R. Kelly Lawyer Likens Evidence to 'Cockroaches'

Jury in Chicago trial begins deliberations
By Newser Editors and Wire Services
Posted Sep 13, 2022 6:19 PM CDT
Jury in R. Kelly Case Begins Deliberations
R. Kelly's defense attorneys, Jennifer Bonjean, left, and Ashley Cohen, walk into the Dirksen Federal Courthouse in Chicago, Wednesday morning, Aug. 17, 2022.   (Ashlee Rezin/Chicago Sun-Times via AP)

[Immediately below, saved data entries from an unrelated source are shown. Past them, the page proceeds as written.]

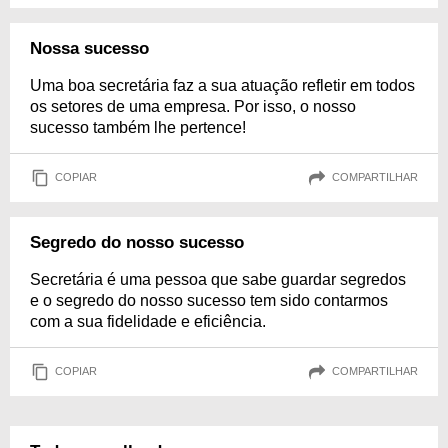
Nossa sucesso
Uma boa secretária faz a sua atuação refletir em todos
os setores de uma empresa. Por isso, o nosso
sucesso também lhe pertence!
COPIAR
COMPARTILHAR
Segredo do nosso sucesso
Secretária é uma pessoa que sabe guardar segredos
e o segredo do nosso sucesso tem sido contarmos
com a sua fidelidade e eficiência.
COPIAR
COMPARTILHAR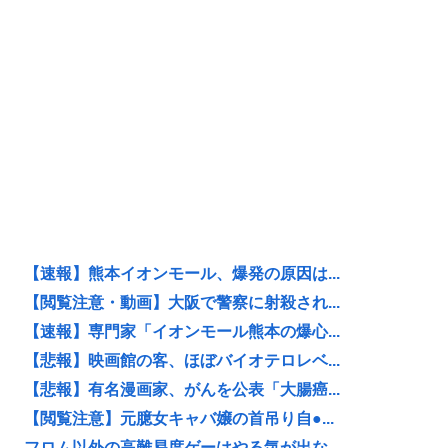
【速報】熊本イオンモール、爆発の原因は...
【閲覧注意・動画】大阪で警察に射殺され...
【速報】専門家「イオンモール熊本の爆心...
【悲報】映画館の客、ほぼバイオテロレベ...
【悲報】有名漫画家、がんを公表「大腸癌...
【閲覧注意】元臆女キャバ嬢の首吊り自●...
フロム以外の高難易度ゲーはやる気が出な...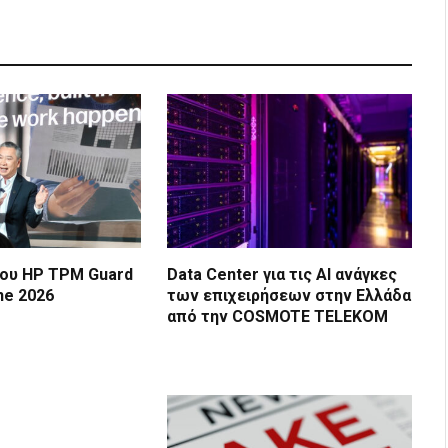
του HP TPM Guard
Data Center για τις ΑΙ ανάγκες
ne 2026
των επιχειρήσεων στην Ελλάδα
από την COSMOTE TELEKOM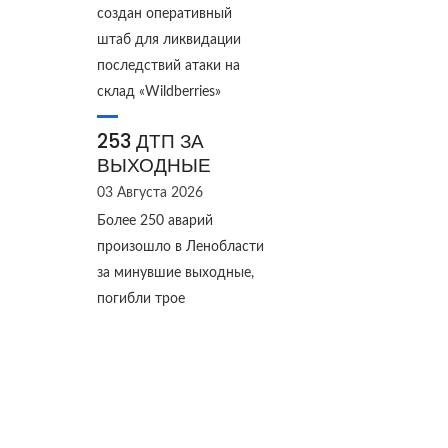
создан оперативный
штаб для ликвидации
последствий атаки на
склад «Wildberries»
253 ДТП ЗА
ВЫХОДНЫЕ
03 Августа 2026
Более 250 аварий
произошло в Ленобласти
за минувшие выходные,
погибли трое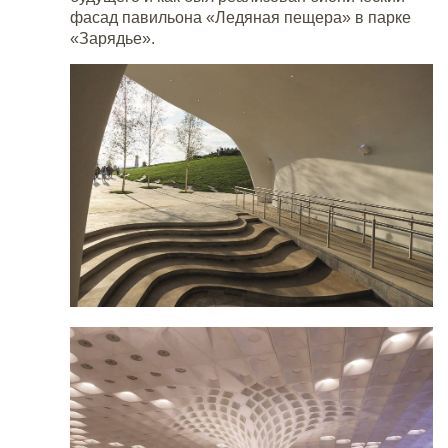
фасад павильона «Ледяная пещера» в парке
«Зарядье».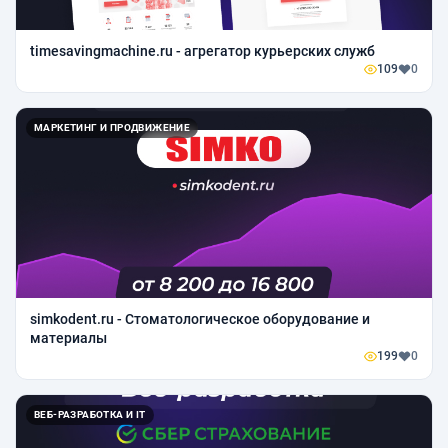
timesavingmachine.ru - агрегатор курьерских служб
109
0
МАРКЕТИНГ И ПРОДВИЖЕНИЕ
simkodent.ru - Стоматологическое оборудование и
материалы
199
0
ВЕБ-РАЗРАБОТКА И IT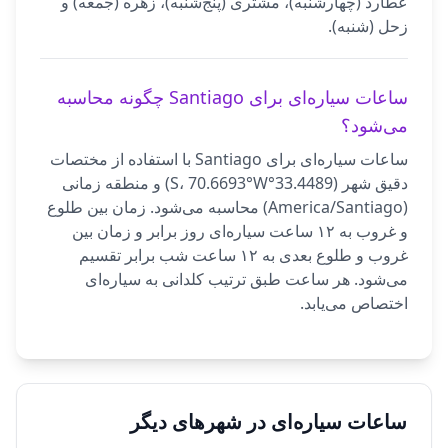
عطارد (چهارشنبه)، مشتری (پنج‌شنبه)، زهره (جمعه) و
زحل (شنبه).
ساعات سیاره‌ای برای Santiago چگونه محاسبه
می‌شود؟
ساعات سیاره‌ای برای Santiago با استفاده از مختصات
دقیق شهر (33.4489°S، 70.6693°W) و منطقه زمانی
(America/Santiago) محاسبه می‌شود. زمان بین طلوع
و غروب به ۱۲ ساعت سیاره‌ای روز برابر و زمان بین
غروب و طلوع بعدی به ۱۲ ساعت شب برابر تقسیم
می‌شود. هر ساعت طبق ترتیب کلدانی به سیاره‌ای
اختصاص می‌یابد.
ساعات سیاره‌ای در شهرهای دیگر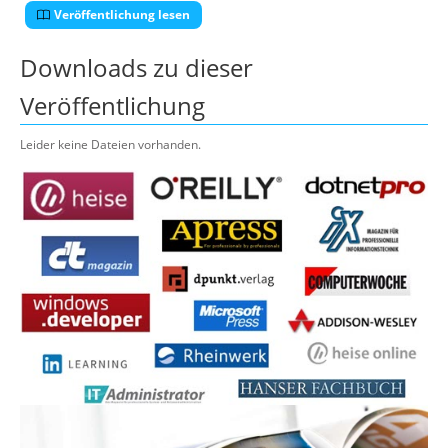
Veröffentlichung lesen
Downloads zu dieser
Veröffentlichung
Leider keine Dateien vorhanden.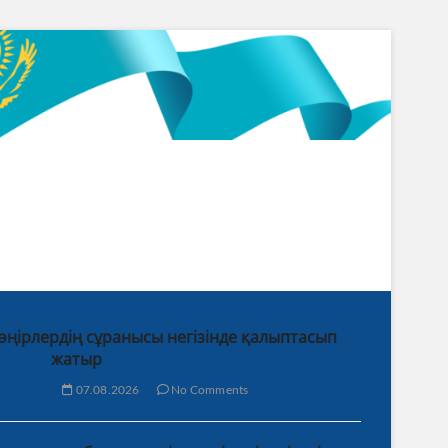
 өңірлердің сұранысы негізінде қалыптасып
жатыр
07.08.2026
No Comments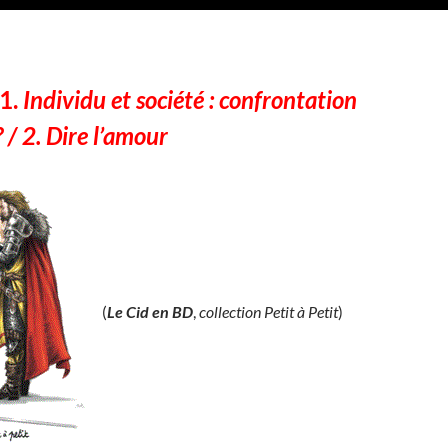
1.
Individu et société : c
onfrontation
 / 2. Dire l’amour
(
Le Cid en BD
,
collection Petit à Petit
)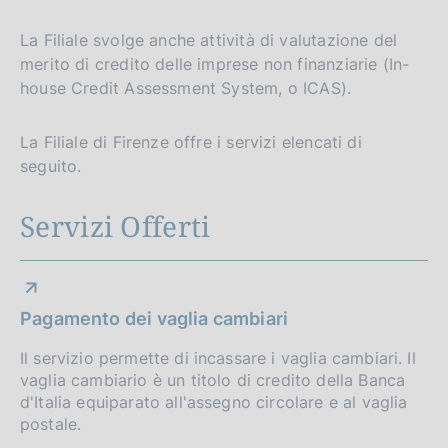
La Filiale svolge anche attività di valutazione del
merito di credito delle imprese non finanziarie (In-
house Credit Assessment System, o ICAS).
La Filiale di Firenze offre i servizi elencati di
seguito.
Servizi Offerti
Pagamento dei vaglia cambiari
Il servizio permette di incassare i vaglia cambiari. Il
vaglia cambiario è un titolo di credito della Banca
d'Italia equiparato all'assegno circolare e al vaglia
postale.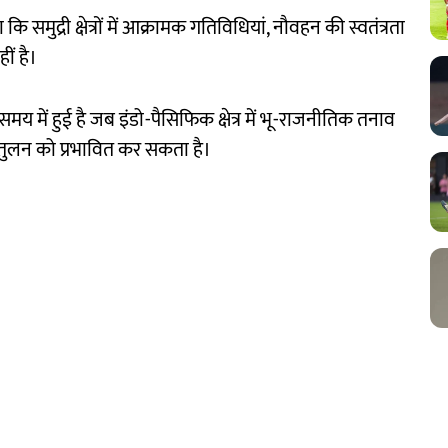
कि समुद्री क्षेत्रों में आक्रामक गतिविधियां, नौवहन की स्वतंत्रता
ीं है।
 में हुई है जब इंडो-पैसिफिक क्षेत्र में भू-राजनीतिक तनाव
संतुलन को प्रभावित कर सकता है।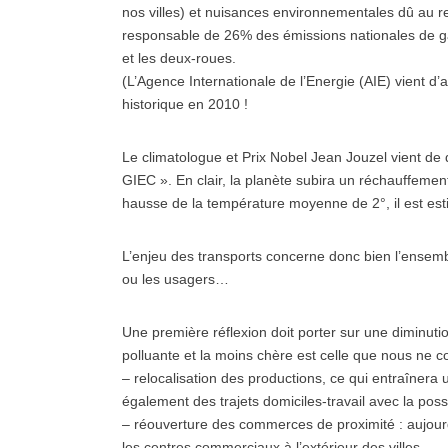
nos villes) et nuisances environnementales dû au re
responsable de 26% des émissions nationales de gaz
et les deux-roues.
(L’Agence Internationale de l’Energie (AIE) vient d’
historique en 2010 !
Le climatologue et Prix Nobel Jean Jouzel vient de d
GIEC ». En clair, la planète subira un réchauffem
hausse de la température moyenne de 2°, il est esti
L’enjeu des transports concerne donc bien l’ensemb
ou les usagers…
Une première réflexion doit porter sur une diminutio
polluante et la moins chère est celle que nous ne
– relocalisation des productions, ce qui entraîner
également des trajets domiciles-travail avec la possib
– réouverture des commerces de proximité : aujourd
les centres commerciaux à l’extérieur des villes,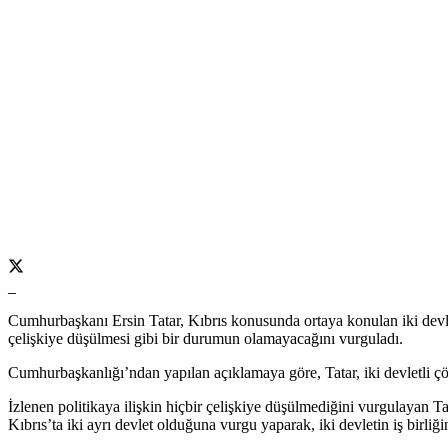
Cumhurbaşkanı Ersin Tatar, Kıbrıs konusunda ortaya konulan iki devle
çelişkiye düşülmesi gibi bir durumun olamayacağını vurguladı.
Cumhurbaşkanlığı’ndan yapılan açıklamaya göre, Tatar, iki devletli çö
İzlenen politikaya ilişkin hiçbir çelişkiye düşülmediğini vurgulayan Tat
Kıbrıs’ta iki ayrı devlet olduğuna vurgu yaparak, iki devletin iş birliğin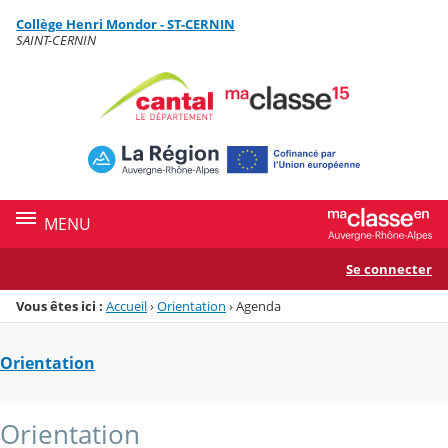
Panneau de gestion des cookies
Collège Henri Mondor - ST-CERNIN
Menu de la rubrique
Contenu
SAINT-CERNIN
MENU
Se connecter
Vous êtes ici :
Accueil
›
Orientation
›
Agenda
Orientation
Orientation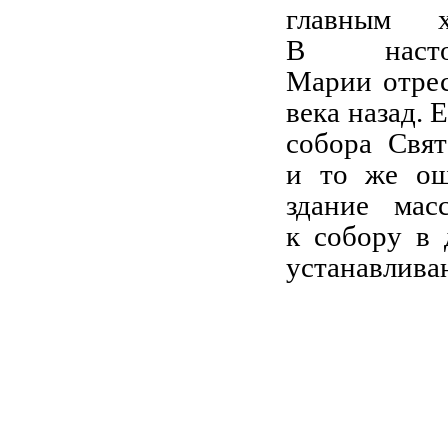
главным х
В наст
Марии отрес
века назад. 
собора Свя
и то же ощ
здание мас
к собору в 
устанавлива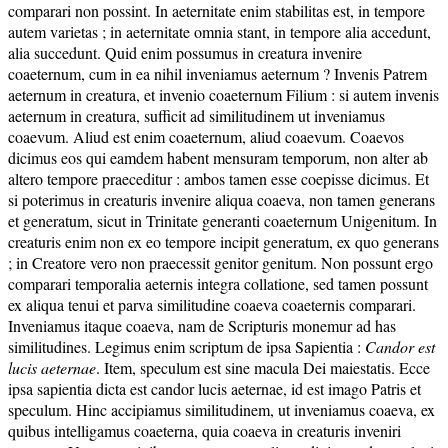
comparari non possint. In aeternitate enim stabilitas est, in tempore
autem varietas ; in aeternitate omnia stant, in tempore alia accedunt,
alia succedunt. Quid enim possumus in creatura invenire
coaeternum, cum in ea nihil inveniamus aeternum ? Invenis Patrem
aeternum in creatura, et invenio coaeternum Filium : si autem invenis
aeternum in creatura, sufficit ad similitudinem ut inveniamus
coaevum. Aliud est enim coaeternum, aliud coaevum. Coaevos
dicimus eos qui eamdem habent mensuram temporum, non alter ab
altero tempore praeceditur : ambos tamen esse coepisse dicimus. Et
si poterimus in creaturis invenire aliqua coaeva, non tamen generans
et generatum, sicut in Trinitate generanti coaeternum Unigenitum. In
creaturis enim non ex eo tempore incipit generatum, ex quo generans
; in Creatore vero non praecessit genitor genitum. Non possunt ergo
comparari temporalia aeternis integra collatione, sed tamen possunt
ex aliqua tenui et parva similitudine coaeva coaeternis comparari.
Inveniamus itaque coaeva, nam de Scripturis monemur ad has
similitudines. Legimus enim scriptum de ipsa Sapientia :
Candor est
lucis aeternae
. Item, speculum est sine macula Dei maiestatis. Ecce
ipsa sapientia dicta est candor lucis aeternae, id est imago Patris et
speculum. Hinc accipiamus similitudinem, ut inveniamus coaeva, ex
quibus intelligamus coaeterna, quia coaeva in creaturis inveniri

Jurors began deliberating Tuesday at R. Kelly's federal trial in Chicago, sorting through a month of evidence and arguments to decide verdicts on charges accusing the singer of producing child pornography, enticing minors for sex, and successfully rigging his 2008 child porn trial. A day after prosecutors delivered their closing argument, Kelly's lead attorney made hers. Standing at a podium a few feet in front of jurors, Jennifer Bonjean said key government witnesses were admitted liars who testified with immunity to ensure they couldn’t be charged, the AP reports. At times sounding indignant and raising her voice, Bonjean likened their testimony and other evidence to a cockroach and the government’s case to a bowl of soup the insect is found in.

"You don’t just pull out the cockroach and eat the rest of the soup, You throw out the whole soup," said told jurors. She said of the prosecution’s case: "There are just too many cockroaches." As Bonjean spoke, Kelly, wearing a gray suit and black face mask, looked calm at a nearby defense table. He appeared to shake his head slightly a few times when a prosecutor spoke. Kelly, 55, was sentenced in June to 30 years in prison after a separate federal trial in New York where he was convicted of racketeering and sex trafficking. Convictions on just a few of the 13 counts Kelly faces at his current trial could add years to his imprisonment.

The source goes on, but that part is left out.